Simpson’s small campus community was part of the reason Moore chose to stay at Simpson post-injury.  

“I really like the smaller atmosphere, it’s just a close-knit community,” Moore said. “I’m just able to talk to friends whenever I go, or I can just walk over to people’s rooms easily to visit.”

Moore is grateful that Simpson’s community feel isn’t confined to his peers alone. 

He said his academic advisor, Cal Busby, was helpful in setting up the remainder of his undergraduate course load. 

“Inclusiveness with my professors is really helpful,” Moore said. “They are all really nice and easy to talk to. I’m able to go talk to them pretty much whenever about whatever.”

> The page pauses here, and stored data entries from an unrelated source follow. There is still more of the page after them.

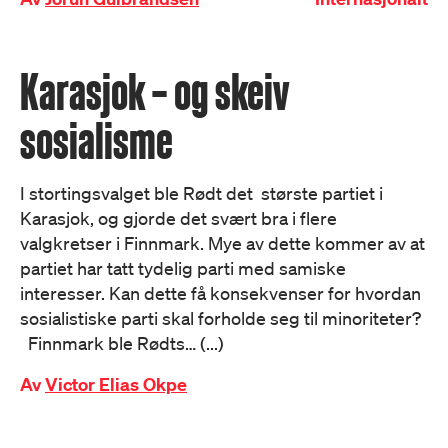
Karasjok – og skeiv
sosialisme
I stortingsvalget ble Rødt det største partiet i
Karasjok, og gjorde det svært bra i flere
valgkretser i Finnmark. Mye av dette kommer av at
partiet har tatt tydelig parti med samiske
interesser. Kan dette få konsekvenser for hvordan
sosialistiske parti skal forholde seg til minoriteter?
Finnmark ble Rødts… (...)
Av
Victor Elias Okpe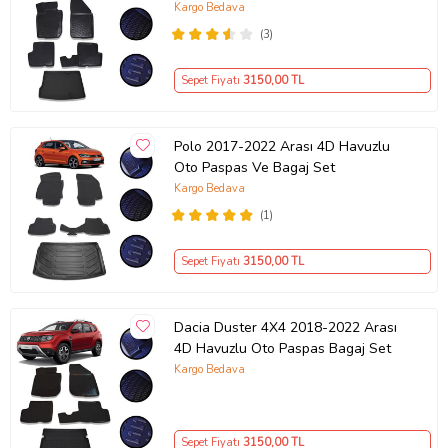
Kargo Bedava
- Araca göre Özel sol ayak dayama dili ve pedal altına
(3)
girenşekliyle; sürüş güvenliğini temin eder.
- Ön / arka / Bagaj Set fiyatıdır
Sepet Fiyatı
3150
,00 TL
Araç modeliyle tamamen uyumlu orijinal üründür.
Koku yapmaz.
Polo 2017-2022 Arası 4D Havuzlu
Kolay temizlenir.
Oto Paspas Ve Bagaj Set
Kargo Bedava
(1)
Ürün Kodu:
kc9812068
Sepet Fiyatı
3150
,00 TL
Dacia Duster 4X4 2018-2022 Arası
4D Havuzlu Oto Paspas Bagaj Set
Kargo Bedava
Sepet Fiyatı
3150
,00 TL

Although he no longer participates in Division III athletics, Moore has dabbled in intramurals. He says most of his time now is spent focusing on school work. He plans on pursuing a career in Orthotics post-graduation but says it is still unclear what he will specifically specialize in. 

“I want to stay in the health field, but also grad school is expensive,” Moore said. “I looked at it [orthotics] a little bit in high school; I had an internship at ChildServe in the orthotics section there, and I thought it was pretty cool so that sparked my interest.”

If Moore was able to sit down with his first-year self, he’d share some kind words of advice: 

“I would say to focus more on classes,” he said with a laugh. 

Aside from academic guidance, Moore would advise his former self, and first-year students in general, to make the most of the college experience. 

“I’d say really enjoy your time because it goes by quickly,” he said. “It feels like just yesterday that I was moving in freshman year into Kresge.” 

All things considered, Moore suggests that all Simpson students follow this small adage:

“Enjoy your time, and enjoy your friends.”